:: Listed entries
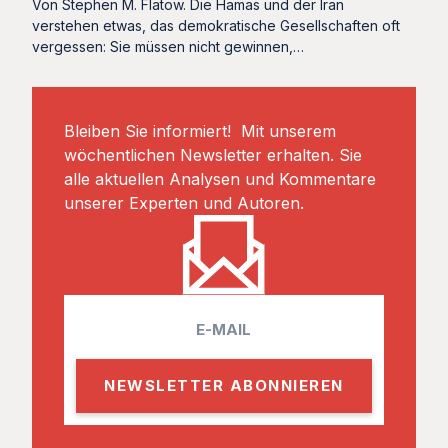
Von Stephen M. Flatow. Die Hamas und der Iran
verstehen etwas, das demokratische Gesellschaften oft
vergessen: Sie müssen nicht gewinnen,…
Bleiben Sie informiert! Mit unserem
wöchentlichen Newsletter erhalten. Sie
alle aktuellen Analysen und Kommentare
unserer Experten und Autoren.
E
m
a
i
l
::::
Task description =
The result should be all the records, retyped exactly, with no pictures among them.

Expected answer =
Von Stephen M. Flatow. Die Hamas und der Iran
verstehen etwas, das demokratische Gesellschaften oft
vergessen: Sie müssen nicht gewinnen,…
Bleiben Sie informiert! Mit unserem
wöchentlichen Newsletter erhalten. Sie
alle aktuellen Analysen und Kommentare
unserer Experten und Autoren.
E
m
a
i
l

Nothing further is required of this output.